Original research articles |





* National Center for STD Control, China CDC, Nanjing;
Chinese Centers for Disease Control and Prevention, Beijing, Peoples Republic of China;
UCLA School of Public Health, University of California, Los Angeles, USA;
Fujian Center for Disease Control and Prevention, Fuzhou, Peoples Republic of China;
¶ Center for Community Health, UCLA Semel Institute for Neuroscience and Human Behavior, Los Angeles, USA
Correspondence to: Dr Yue-ping Yin Email: ypyinc{at}vip.163.com
The rate of sexually transmitted infections (STIs) has soared in China. Yet, there is no universal consensus about the accuracy of the syndromic approach to STI management. This study aims to compare the syndromic approach with laboratory tests.
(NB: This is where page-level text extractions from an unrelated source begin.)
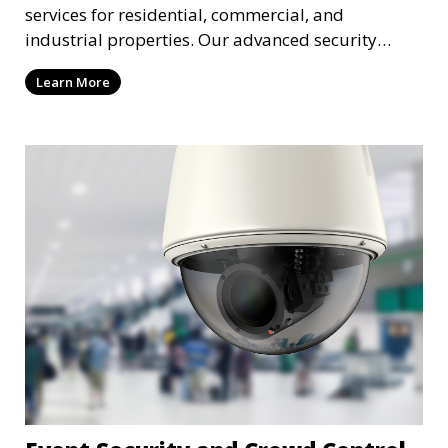
services for residential, commercial, and
industrial properties. Our advanced security
systems provide real-time monitoring and
Learn More
recording to ensure the safety of your property
and its occupants.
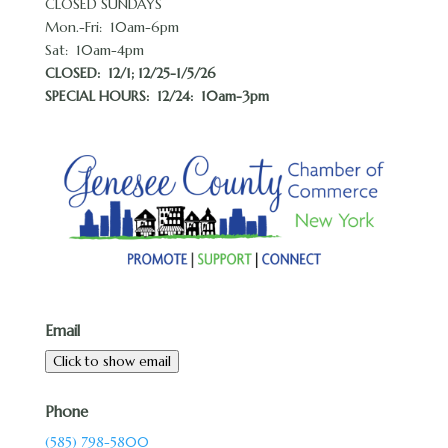
CLOSED SUNDAYS
Mon.-Fri: 10am-6pm
Sat: 10am-4pm
CLOSED:
12/1; 12/25-1/5/26
SPECIAL HOURS: 12/24: 10am-3pm
Email
Click to show email
Phone
(585) 798-5800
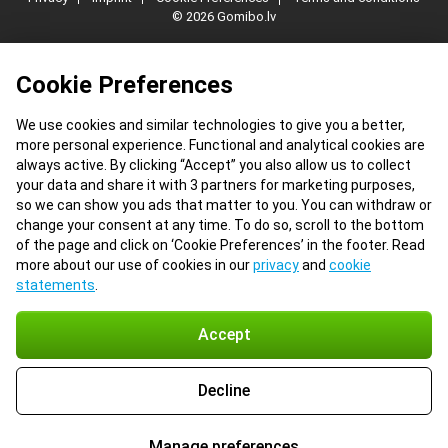
© 2026 Gomibo.lv
Cookie Preferences
We use cookies and similar technologies to give you a better,
more personal experience. Functional and analytical cookies are
always active. By clicking “Accept” you also allow us to collect
your data and share it with 3 partners for marketing purposes,
so we can show you ads that matter to you. You can withdraw or
change your consent at any time. To do so, scroll to the bottom
of the page and click on ‘Cookie Preferences’ in the footer. Read
more about our use of cookies in our
privacy
and
cookie
statements
.
Accept
Decline
Manage preferences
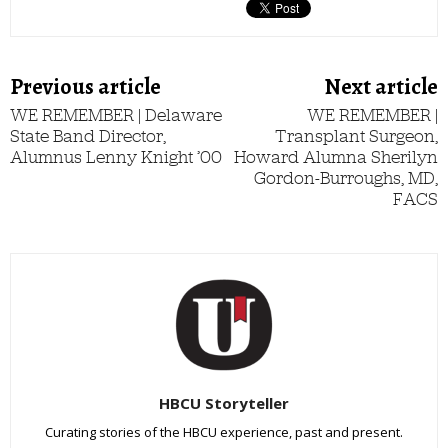
Previous article
Next article
WE REMEMBER | Delaware
WE REMEMBER |
State Band Director,
Transplant Surgeon,
Alumnus Lenny Knight ’00
Howard Alumna Sherilyn
Gordon-Burroughs, MD,
FACS
HBCU Storyteller
Curating stories of the HBCU experience, past and present.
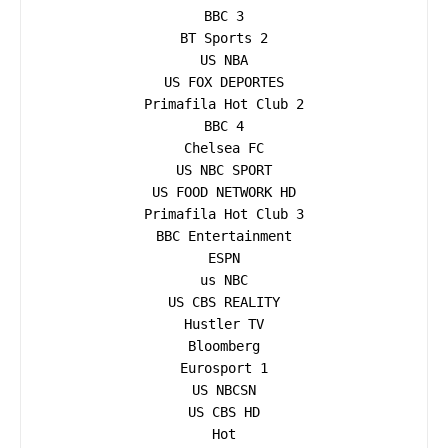
BBC 3

BT Sports 2

US NBA

US FOX DEPORTES

Primafila Hot Club 2

BBC 4

Chelsea FC

US NBC SPORT

US FOOD NETWORK HD

Primafila Hot Club 3

BBC Entertainment

ESPN

us NBC

US CBS REALITY

Hustler TV

Bloomberg

Eurosport 1

US NBCSN

US CBS HD

Hot
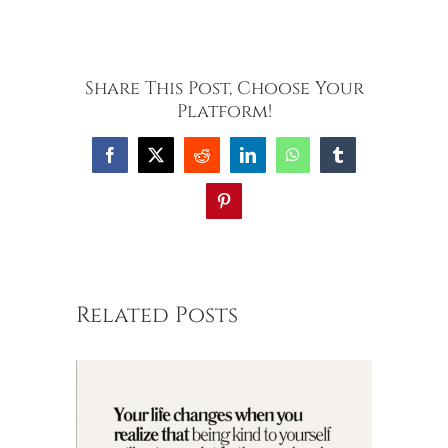
Share This Post, Choose Your
Platform!
Facebook
X
Reddit
LinkedIn
WhatsApp
Tumblr
Pinterest
Related Posts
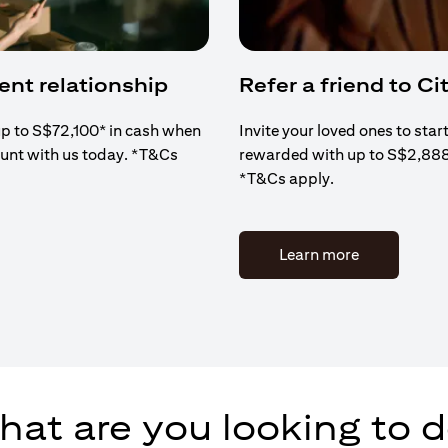
ient relationship
Refer a friend to Cit
up to S$72,100* in cash when
Invite your loved ones to star
ount with us today. *T&Cs
rewarded with up to S$2,88
*T&Cs apply.
(opens in a 
Learn more
at are you looking to 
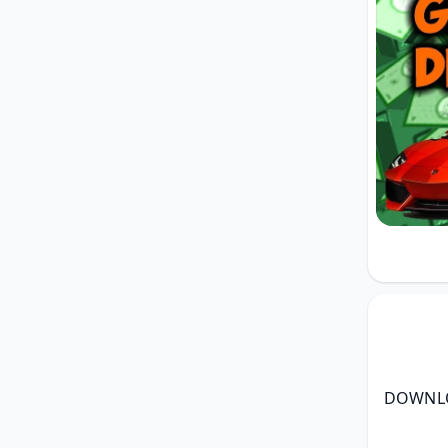
DOWNLO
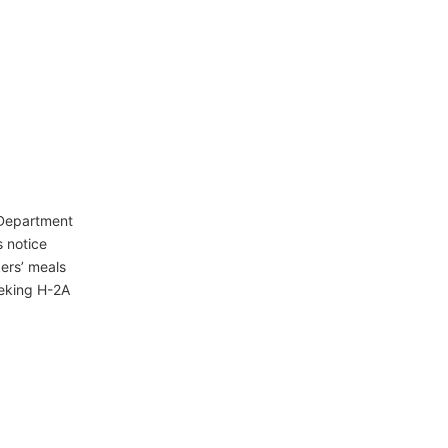
 Department
s notice
ers’ meals
eking H-2A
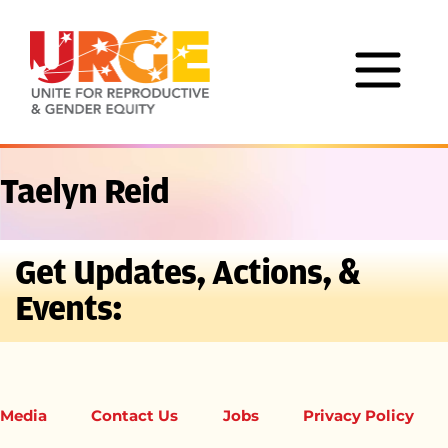
Skip to content
Taelyn Reid
Get Updates, Actions, &
Events:
Media
Contact Us
Jobs
Privacy Policy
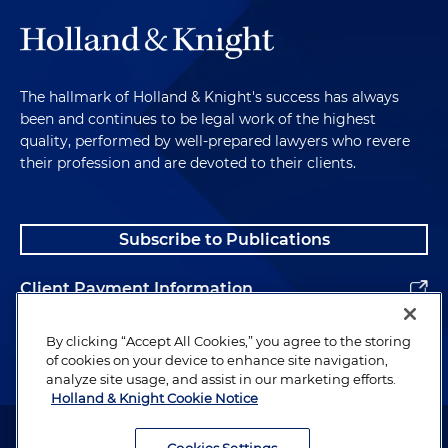
The hallmark of Holland & Knight's success has always
been and continues to be legal work of the highest
quality, performed by well-prepared lawyers who revere
their profession and are devoted to their clients.
Subscribe to Publications
Client Payment Information
Alumni
By clicking “Accept All Cookies,” you agree to the storing
of cookies on your device to enhance site navigation,
analyze site usage, and assist in our marketing efforts.
Holland & Knight Cookie Notice
Attorney Advertising. Copyright © 1996–2026 Holland & Knight LLP.
All rights reserved.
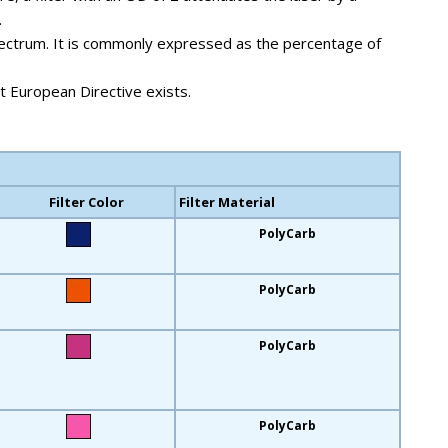
.
e spectrum. It is commonly expressed as the percentage of
 European Directive exists.
Filter Color
Filter Material
PolyCarb
PolyCarb
PolyCarb
PolyCarb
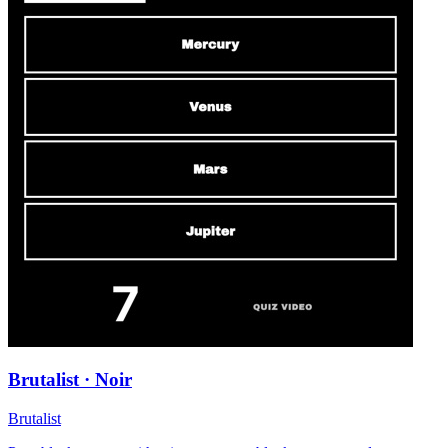
Brutalist · Noir
Brutalist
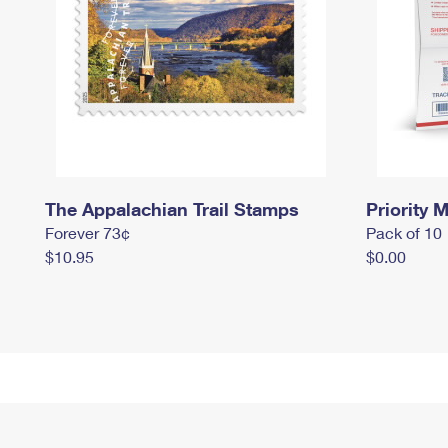
The Appalachian Trail Stamps
Priority M
Forever 73¢
Pack of 10
$10.95
$0.00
A randomly selected sample of market vendors in eastern China (n = 4510) was recruited and assessed for the five most common STIs (Chlamydia trachomatis infection, gonorrhoea, genital herpes [herpes simplex type 2, HSV-2] syphilis and trichomoniasis [female only]). Symptom-based assessments made by physicians were compared with laboratory tests. Laboratory test results were used as the gold standard for the comparisons. The overall sensitivity of physician symptom-based assessment was about 10%; sensitivity was lower for males (1.6%) than for females (17.2%). The sensitivity of physician assessments for those who reported STI symptoms was relatively higher (36.7%) than for those who reported no symptoms (5.1%). More than half (54.37%) of the participants were diagnosed with STI of trichomoniasis. For the other four types of STIs, physicians correctly identified only <10% of the positive cases. The study detected a low sensitivity of STI diagnosis made by physicians in an Eastern city of China. The failure in the detection of asymptomatic patients remains one of the limitations of the syndromic approach.